WHAT TO PRODUCE:
Send each entry back exactly as given, pictures excluded.

Items from a dataset:
= Beginning of Section =
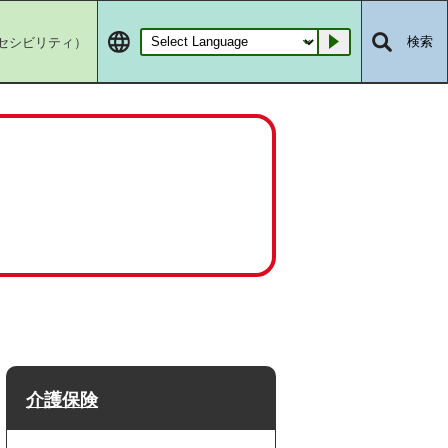
セシビリティ）
検索
Go
介護保険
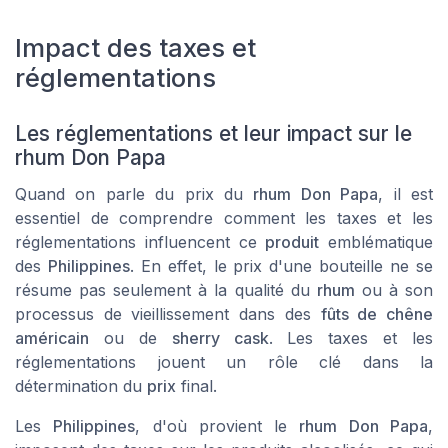
Impact des taxes et
réglementations
Les réglementations et leur impact sur le
rhum Don Papa
Quand on parle du prix du
rhum Don Papa
, il est
essentiel de comprendre comment les taxes et les
réglementations influencent ce
produit
emblématique
des
Philippines
. En effet, le prix d'une bouteille ne se
résume pas seulement à la qualité du
rhum
ou à son
processus de vieillissement dans des
fûts de chêne
américain
ou de
sherry cask
. Les taxes et les
réglementations jouent un rôle clé dans la
détermination du
prix
final.
Les
Philippines
, d'où provient le
rhum Don Papa
,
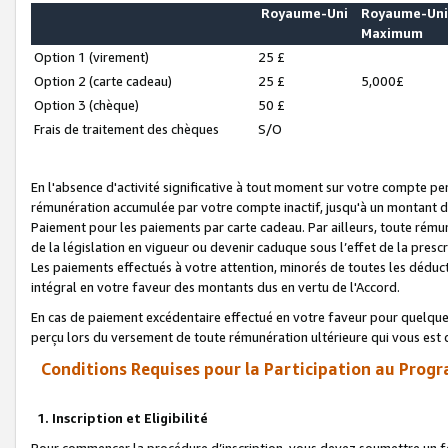
Royaume-Uni
Royaume-Un
Maximum
Option 1 (virement)
25 £
Option 2 (carte cadeau)
25 £
5,000£
Option 3 (chèque)
50 £
Frais de traitement des chèques
S/O
En l'absence d'activité significative à tout moment sur votre compte pen
rémunération accumulée par votre compte inactif, jusqu'à un montant 
Paiement pour les paiements par carte cadeau. Par ailleurs, toute ré
de la législation en vigueur ou devenir caduque sous l’effet de la presc
Les paiements effectués à votre attention, minorés de toutes les déduc
intégral en votre faveur des montants dus en vertu de l'Accord.
En cas de paiement excédentaire effectué en votre faveur pour quelque 
perçu lors du versement de toute rémunération ultérieure qui vous est 
Conditions Requises pour la Participation au Progr
1. Inscription et Eligibilité
Pour commencer la procédure d’inscription, vous devez soumettre un fo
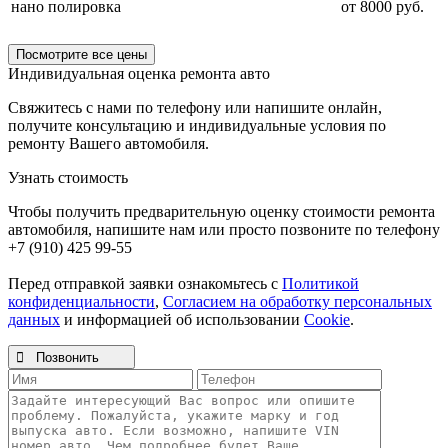
нано полировка
от 8000 руб.
Посмотрите все цены
Индивидуальная оценка ремонта авто
Свяжитесь с нами по телефону или напишите онлайн,
получите консультацию и индивидуальные условия по
ремонту Вашего автомобиля.
Узнать стоимость
Чтобы получить предварительную оценку стоимости ремонта
автомобиля, напишите нам или просто позвоните по телефону
+7 (910) 425 99-55
Перед отправкой заявки ознакомьтесь с
Политикой
конфиденциальности
,
Согласием на обработку персональных
данных
и информацией об использовании
Cookie
.

Позвонить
= End of Section =
ANSWER:
セシビリティ）
検索
Go
介護保険
Impact des taxes et
réglementations
Les réglementations et leur impact sur le
rhum Don Papa
Quand on parle du prix du
rhum Don Papa
, il est
essentiel de comprendre comment les taxes et les
réglementations influencent ce
produit
emblématique
des
Philippines
. En effet, le prix d'une bouteille ne se
résume pas seulement à la qualité du
rhum
ou à son
processus de vieillissement dans des
fûts de chêne
américain
ou de
sherry cask
. Les taxes et les
réglementations jouent un rôle clé dans la
détermination du
prix
final.
Les
Philippines
, d'où provient le
rhum Don Papa
,
Royaume-Uni
Royaume-Un
Maximum
Option 1 (virement)
25 £
Option 2 (carte cadeau)
25 £
5,000£
Option 3 (chèque)
50 £
Frais de traitement des chèques
S/O
En l'absence d'activité significative à tout moment sur votre compte pen
rémunération accumulée par votre compte inactif, jusqu'à un montant 
Paiement pour les paiements par carte cadeau. Par ailleurs, toute ré
de la législation en vigueur ou devenir caduque sous l’effet de la presc
Les paiements effectués à votre attention, minorés de toutes les déduc
intégral en votre faveur des montants dus en vertu de l'Accord.
En cas de paiement excédentaire effectué en votre faveur pour quelque 
perçu lors du versement de toute rémunération ultérieure qui vous est 
Conditions Requises pour la Participation au Progr
1. Inscription et Eligibilité
Pour commencer la procédure d’inscription, vous devez soumettre un fo
нано полировка
от 8000 руб.
Посмотрите все цены
Индивидуальная оценка ремонта авто
Свяжитесь с нами по телефону или напишите онлайн,
получите консультацию и индивидуальные условия по
ремонту Вашего автомобиля.
Узнать стоимость
Чтобы получить предварительную оценку стоимости ремонта
автомобиля, напишите нам или просто позвоните по телефону
+7 (910) 425 99-55
Перед отправкой заявки ознакомьтесь с
Политикой
конфиденциальности
,
Согласием на обработку персональных
данных
и информацией об использовании
Cookie
.

Позвонить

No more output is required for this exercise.